%%
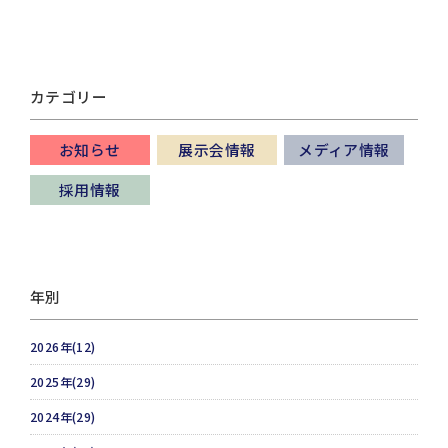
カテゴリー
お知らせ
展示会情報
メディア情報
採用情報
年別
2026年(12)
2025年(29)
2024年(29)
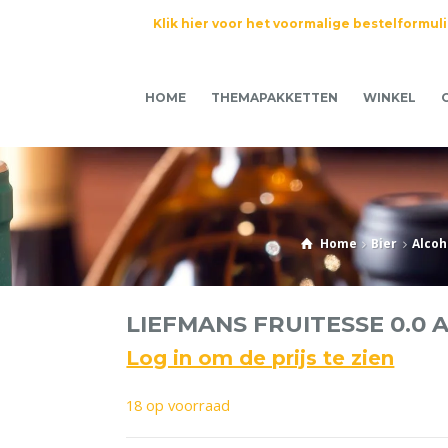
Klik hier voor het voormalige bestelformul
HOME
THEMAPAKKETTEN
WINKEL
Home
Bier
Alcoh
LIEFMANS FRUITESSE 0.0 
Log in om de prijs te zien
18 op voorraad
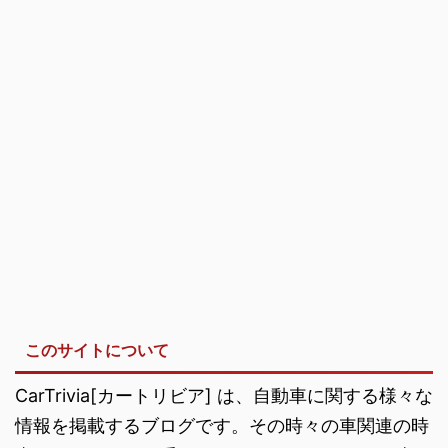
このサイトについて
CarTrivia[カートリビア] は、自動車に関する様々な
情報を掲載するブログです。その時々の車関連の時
%%
%%
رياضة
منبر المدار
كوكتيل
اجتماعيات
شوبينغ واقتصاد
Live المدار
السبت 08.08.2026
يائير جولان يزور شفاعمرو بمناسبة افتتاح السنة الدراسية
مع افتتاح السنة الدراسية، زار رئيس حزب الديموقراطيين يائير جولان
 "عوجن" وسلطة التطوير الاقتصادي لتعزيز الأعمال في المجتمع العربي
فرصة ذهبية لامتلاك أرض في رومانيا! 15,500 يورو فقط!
%%
Return all lines above that mention the word "جولان".

_Exercise output_
يائير جولان يزور شفاعمرو بمناسبة افتتاح السنة الدراسية
مع افتتاح السنة الدراسية، زار رئيس حزب الديموقراطيين يائير جولان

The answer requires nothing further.